- AIM OF THE EXERCISE
Your copy should match the records exactly, except that it contains no pictures.

[Structured page parsing data]
*-*-*

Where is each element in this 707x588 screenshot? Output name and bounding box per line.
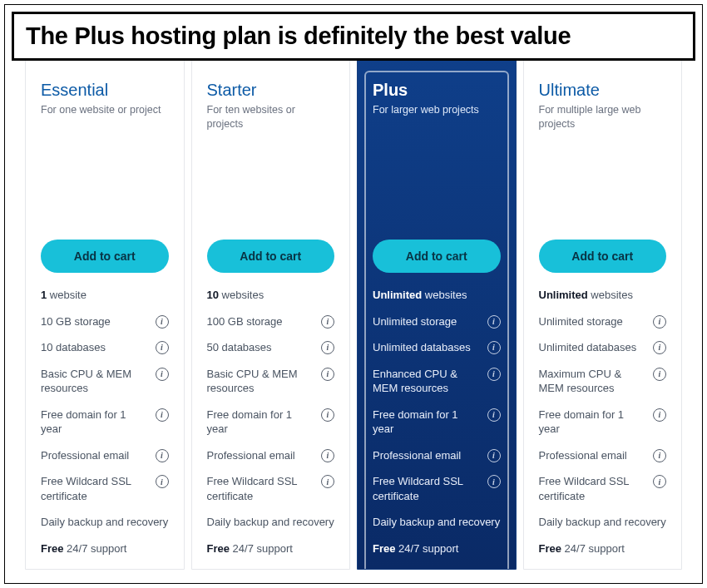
feature-bold: Free	[373, 542, 395, 555]
feature-rest: 10 databases	[41, 341, 106, 353]
feature-text: Unlimited databases	[373, 340, 481, 355]
feature-bold: Free	[539, 542, 561, 555]
feature-bold: 10	[207, 289, 219, 301]
info-icon[interactable]: i	[321, 341, 334, 354]
feature-rest: 24/7 support	[561, 542, 625, 555]
feature-rest: Daily backup and recovery	[207, 516, 334, 528]
feature-text: Daily backup and recovery	[539, 515, 667, 530]
feature-row: Unlimited storagei	[373, 314, 501, 329]
feature-list: 10 websites100 GB storagei50 databasesiB…	[207, 288, 335, 556]
feature-row: Unlimited websites	[373, 288, 501, 303]
info-icon[interactable]: i	[321, 368, 334, 381]
add-to-cart-button[interactable]: Add to cart	[207, 240, 335, 273]
feature-text: Professional email	[373, 448, 481, 463]
add-to-cart-button[interactable]: Add to cart	[373, 240, 501, 273]
cta-row: Add to cart	[539, 240, 667, 273]
feature-row: Basic CPU & MEM resourcesi	[41, 367, 169, 396]
info-icon[interactable]: i	[487, 315, 501, 329]
feature-text: Free 24/7 support	[41, 541, 169, 556]
feature-rest: 24/7 support	[395, 542, 458, 555]
feature-text: Free 24/7 support	[539, 541, 667, 556]
info-icon[interactable]: i	[653, 475, 666, 488]
feature-rest: Professional email	[41, 449, 129, 462]
feature-text: Free domain for 1 year	[41, 408, 149, 437]
feature-row: 10 databasesi	[41, 340, 169, 355]
info-icon[interactable]: i	[487, 368, 501, 381]
feature-row: Free domain for 1 yeari	[539, 408, 667, 437]
feature-text: Enhanced CPU & MEM resources	[373, 367, 481, 396]
info-icon[interactable]: i	[653, 341, 666, 354]
feature-rest: Unlimited storage	[373, 315, 457, 328]
price-spacer	[373, 131, 501, 240]
info-icon[interactable]: i	[321, 475, 334, 488]
feature-text: Free Wildcard SSL certificate	[41, 474, 149, 503]
feature-rest: Free Wildcard SSL certificate	[539, 475, 630, 502]
feature-row: Free Wildcard SSL certificatei	[539, 474, 667, 503]
feature-text: Unlimited storage	[373, 314, 481, 329]
feature-row: Unlimited databasesi	[373, 340, 501, 355]
headline-banner: The Plus hosting plan is definitely the …	[12, 12, 695, 61]
feature-row: 10 GB storagei	[41, 314, 169, 329]
plan-name: Essential	[41, 81, 169, 100]
feature-row: Enhanced CPU & MEM resourcesi	[373, 367, 501, 396]
page-frame: The Plus hosting plan is definitely the …	[4, 4, 703, 584]
feature-rest: Maximum CPU & MEM resources	[539, 368, 622, 395]
feature-row: Free domain for 1 yeari	[373, 408, 501, 437]
plan-subtitle: For larger web projects	[373, 103, 501, 131]
info-icon[interactable]: i	[653, 408, 666, 422]
feature-rest: Daily backup and recovery	[539, 516, 666, 528]
feature-text: Free domain for 1 year	[539, 408, 647, 437]
feature-bold: Free	[207, 542, 230, 555]
info-icon[interactable]: i	[321, 408, 334, 422]
feature-row: 50 databasesi	[207, 340, 335, 355]
info-icon[interactable]: i	[156, 449, 169, 462]
feature-rest: Free Wildcard SSL certificate	[207, 475, 298, 502]
feature-text: 50 databases	[207, 340, 315, 355]
info-icon[interactable]: i	[156, 341, 169, 354]
feature-text: Professional email	[207, 448, 315, 463]
cta-row: Add to cart	[207, 240, 335, 273]
feature-list: 1 website10 GB storagei10 databasesiBasi…	[41, 288, 169, 556]
info-icon[interactable]: i	[156, 368, 169, 381]
add-to-cart-button[interactable]: Add to cart	[539, 240, 667, 273]
add-to-cart-button[interactable]: Add to cart	[41, 240, 169, 273]
feature-rest: Daily backup and recovery	[373, 516, 500, 528]
feature-rest: Free domain for 1 year	[207, 408, 293, 436]
feature-bold: Unlimited	[539, 289, 588, 301]
plan-name: Ultimate	[539, 81, 667, 100]
feature-text: Maximum CPU & MEM resources	[539, 367, 647, 396]
price-spacer	[41, 131, 169, 240]
info-icon[interactable]: i	[653, 368, 666, 381]
plan-subtitle: For multiple large web projects	[539, 103, 667, 131]
info-icon[interactable]: i	[156, 475, 169, 488]
info-icon[interactable]: i	[321, 315, 334, 329]
feature-rest: websites	[219, 289, 264, 301]
feature-text: Unlimited storage	[539, 314, 647, 329]
feature-rest: Basic CPU & MEM resources	[207, 368, 298, 395]
info-icon[interactable]: i	[487, 408, 501, 422]
info-icon[interactable]: i	[321, 449, 334, 462]
feature-rest: websites	[588, 289, 633, 301]
info-icon[interactable]: i	[487, 341, 501, 354]
feature-rest: Basic CPU & MEM resources	[41, 368, 131, 395]
feature-rest: 24/7 support	[63, 542, 126, 555]
feature-text: Unlimited websites	[539, 288, 667, 303]
info-icon[interactable]: i	[653, 449, 666, 462]
info-icon[interactable]: i	[487, 449, 501, 462]
feature-rest: Unlimited databases	[373, 341, 471, 353]
feature-text: 100 GB storage	[207, 314, 315, 329]
feature-row: Free Wildcard SSL certificatei	[207, 474, 335, 503]
feature-row: 100 GB storagei	[207, 314, 335, 329]
feature-text: Unlimited websites	[373, 288, 501, 303]
info-icon[interactable]: i	[156, 408, 169, 422]
plan-card-ultimate: UltimateFor multiple large web projectsA…	[523, 55, 683, 570]
feature-text: Free 24/7 support	[207, 541, 335, 556]
feature-text: 10 GB storage	[41, 314, 149, 329]
info-icon[interactable]: i	[156, 315, 169, 329]
feature-row: 1 website	[41, 288, 169, 303]
feature-text: 10 websites	[207, 288, 335, 303]
info-icon[interactable]: i	[653, 315, 666, 329]
info-icon[interactable]: i	[487, 475, 501, 488]
feature-rest: Unlimited databases	[539, 341, 637, 353]
feature-text: Daily backup and recovery	[373, 515, 501, 530]
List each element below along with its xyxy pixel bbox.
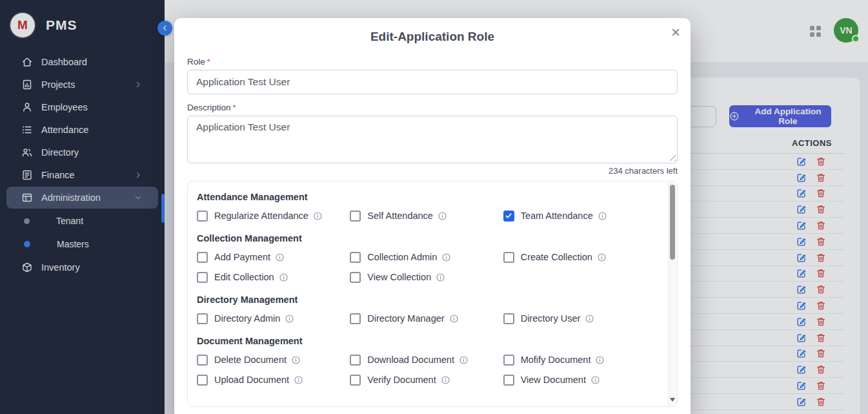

*-*-*

- ANSWER BOX
Where is each element in this 707x588 screenshot? Output name and bounding box per line.
feature-bold: Free	[373, 542, 395, 555]
feature-rest: 10 databases	[41, 341, 106, 353]
feature-text: Unlimited databases	[373, 340, 481, 355]
feature-bold: Free	[539, 542, 561, 555]
feature-bold: 10	[207, 289, 219, 301]
info-icon[interactable]: i	[321, 341, 334, 354]
feature-rest: 24/7 support	[561, 542, 625, 555]
feature-rest: Daily backup and recovery	[207, 516, 334, 528]
feature-text: Daily backup and recovery	[539, 515, 667, 530]
feature-row: Unlimited storagei	[373, 314, 501, 329]
feature-list: 10 websites100 GB storagei50 databasesiB…	[207, 288, 335, 556]
feature-row: Unlimited websites	[373, 288, 501, 303]
info-icon[interactable]: i	[321, 368, 334, 381]
add-to-cart-button[interactable]: Add to cart	[207, 240, 335, 273]
feature-text: Professional email	[373, 448, 481, 463]
add-to-cart-button[interactable]: Add to cart	[373, 240, 501, 273]
cta-row: Add to cart	[539, 240, 667, 273]
feature-row: Basic CPU & MEM resourcesi	[41, 367, 169, 396]
info-icon[interactable]: i	[487, 315, 501, 329]
feature-text: Free 24/7 support	[41, 541, 169, 556]
feature-rest: 24/7 support	[395, 542, 458, 555]
feature-text: Free 24/7 support	[539, 541, 667, 556]
info-icon[interactable]: i	[653, 475, 666, 488]
feature-rest: Professional email	[41, 449, 129, 462]
feature-text: Free domain for 1 year	[41, 408, 149, 437]
feature-row: 10 databasesi	[41, 340, 169, 355]
info-icon[interactable]: i	[487, 368, 501, 381]
feature-row: Free domain for 1 yeari	[539, 408, 667, 437]
feature-text: Enhanced CPU & MEM resources	[373, 367, 481, 396]
info-icon[interactable]: i	[653, 341, 666, 354]
feature-rest: Unlimited storage	[373, 315, 457, 328]
price-spacer	[373, 131, 501, 240]
info-icon[interactable]: i	[321, 475, 334, 488]
feature-text: Free Wildcard SSL certificate	[41, 474, 149, 503]
feature-rest: Free Wildcard SSL certificate	[539, 475, 630, 502]
feature-row: Free Wildcard SSL certificatei	[539, 474, 667, 503]
feature-text: Unlimited storage	[373, 314, 481, 329]
feature-row: Unlimited databasesi	[373, 340, 501, 355]
headline-banner: The Plus hosting plan is definitely the …	[12, 12, 695, 61]
feature-row: 10 GB storagei	[41, 314, 169, 329]
plan-name: Essential	[41, 81, 169, 100]
feature-row: Enhanced CPU & MEM resourcesi	[373, 367, 501, 396]
page-frame: The Plus hosting plan is definitely the …	[4, 4, 703, 584]
feature-rest: Maximum CPU & MEM resources	[539, 368, 622, 395]
feature-row: Free domain for 1 yeari	[373, 408, 501, 437]
plan-subtitle: For larger web projects	[373, 103, 501, 131]
info-icon[interactable]: i	[653, 408, 666, 422]
feature-rest: Daily backup and recovery	[539, 516, 666, 528]
feature-text: Free domain for 1 year	[539, 408, 647, 437]
feature-bold: Free	[207, 542, 230, 555]
info-icon[interactable]: i	[321, 408, 334, 422]
feature-row: 50 databasesi	[207, 340, 335, 355]
info-icon[interactable]: i	[156, 449, 169, 462]
feature-rest: Free Wildcard SSL certificate	[207, 475, 298, 502]
feature-text: 50 databases	[207, 340, 315, 355]
info-icon[interactable]: i	[156, 341, 169, 354]
feature-text: Professional email	[207, 448, 315, 463]
cta-row: Add to cart	[207, 240, 335, 273]
feature-list: 1 website10 GB storagei10 databasesiBasi…	[41, 288, 169, 556]
info-icon[interactable]: i	[156, 368, 169, 381]
add-to-cart-button[interactable]: Add to cart	[539, 240, 667, 273]
add-to-cart-button[interactable]: Add to cart	[41, 240, 169, 273]
feature-rest: Daily backup and recovery	[373, 516, 500, 528]
feature-rest: Free domain for 1 year	[207, 408, 293, 436]
feature-bold: Unlimited	[539, 289, 588, 301]
plan-name: Ultimate	[539, 81, 667, 100]
feature-text: Maximum CPU & MEM resources	[539, 367, 647, 396]
price-spacer	[41, 131, 169, 240]
info-icon[interactable]: i	[653, 368, 666, 381]
plan-subtitle: For multiple large web projects	[539, 103, 667, 131]
info-icon[interactable]: i	[156, 475, 169, 488]
info-icon[interactable]: i	[321, 315, 334, 329]
feature-rest: websites	[219, 289, 264, 301]
feature-text: Unlimited storage	[539, 314, 647, 329]
feature-rest: Basic CPU & MEM resources	[207, 368, 298, 395]
info-icon[interactable]: i	[487, 408, 501, 422]
info-icon[interactable]: i	[321, 449, 334, 462]
feature-rest: websites	[588, 289, 633, 301]
info-icon[interactable]: i	[487, 341, 501, 354]
feature-rest: Basic CPU & MEM resources	[41, 368, 131, 395]
feature-rest: 24/7 support	[63, 542, 126, 555]
feature-text: Unlimited websites	[539, 288, 667, 303]
info-icon[interactable]: i	[653, 449, 666, 462]
info-icon[interactable]: i	[487, 449, 501, 462]
feature-rest: Unlimited databases	[373, 341, 471, 353]
feature-text: 100 GB storage	[207, 314, 315, 329]
feature-row: Free Wildcard SSL certificatei	[207, 474, 335, 503]
feature-row: 100 GB storagei	[207, 314, 335, 329]
feature-text: Unlimited websites	[373, 288, 501, 303]
info-icon[interactable]: i	[156, 408, 169, 422]
plan-card-ultimate: UltimateFor multiple large web projectsA…	[523, 55, 683, 570]
feature-text: Free 24/7 support	[207, 541, 335, 556]
feature-text: 10 GB storage	[41, 314, 149, 329]
info-icon[interactable]: i	[156, 315, 169, 329]
feature-row: 1 website	[41, 288, 169, 303]
feature-text: 10 websites	[207, 288, 335, 303]
info-icon[interactable]: i	[653, 315, 666, 329]
info-icon[interactable]: i	[487, 475, 501, 488]
feature-rest: Unlimited databases	[539, 341, 637, 353]
feature-text: Daily backup and recovery	[373, 515, 501, 530]
List each element below along with its xyxy pixel bbox.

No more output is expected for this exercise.